Di percayai bahwa manusia pada saat itu manusia akan dihidupkan kembali untuk
diminta pertanggung jawabnya. Perbuatan baik akan memperoleh kenikmatan
surgawi.sebaliknya, perbuatan buruk akan mendapat siksaan neraka, oleh karena
itu hari kebangkitan disebut juga hari pembalasan.
Keyakinan seperti itu
juga berlaku pada penganut ajaran kepercayaan lain, maupun agama-agama kuno
seperti :
1.
Di Mesir kuno percaya bahwa pembalseman
mayat yang di kenal dengan Mummi merupakan mayat yang utuh tenpat kediaman bagi
roh dalam kehidupan sesudah mati.
2.
konsep Nirvana (keadaan tak tersisa) dalam agama budha dan janisme berkonotasi kehidupan surgawi.

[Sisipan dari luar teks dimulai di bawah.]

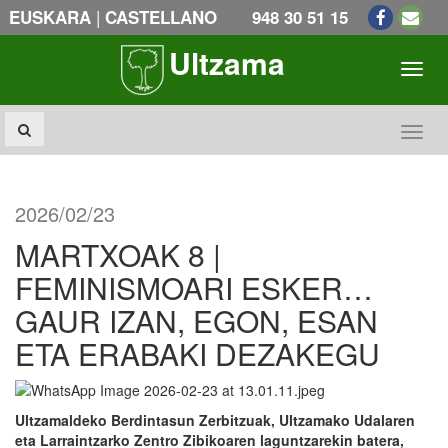
|
EUSKARA
CASTELLANO
948 30 51 15
Ultzama
Toogl
Toogl
2026/02/23
MARTXOAK 8 |
FEMINISMOARI ESKER…
GAUR IZAN, EGON, ESAN
ETA ERABAKI DEZAKEGU
Ultzamaldeko Berdintasun Zerbitzuak, Ultzamako Udalaren
eta Larraintzarko Zentro Zibikoaren laguntzarekin batera,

Gambaran dari keadaan dan ketrentaman sempurna dalam bentukkelahiran kembali di
alam mayapada yaitu kehidupan yang
sempurna dilambangkan dalam kehidupan di balik alam dunia.
3.
penganut agama samawi seperti yahudi,
nasrani, dan islam memperoleh informasi mengennai hari kebangkitan dari kitab
suci masing masing. Seperti di ajaran agama Kristen kissah para rasul (1 : 1-14)
dikemukakan “ empat puluh hari setelah bangkit
diantara orang orang mati, Tuhan yesus menampakan diri kepada murid
murid di yerusalem. Bersama mereka, ia pergi ke bukit Zaitun.pada waktu itu ia
terangkat ke surga. Kemudian di ajaran islam,hari kebangkitan merupakan bagian
dari rukun iman. Abul A’la al – Maududi mengemukakan hari kebangkitan :
Bahwa Allah akan menghapuskan semeseta
alam ini dan sekalian makhluk yang ada di dalamnya pada suatu hari yang di
kenal dengan hari kiamat
Kemudian Allah SWT. Akan menghidupkan
mereka kembali sekaali lagi dan mengumpulakn mereka di hadap-NYA.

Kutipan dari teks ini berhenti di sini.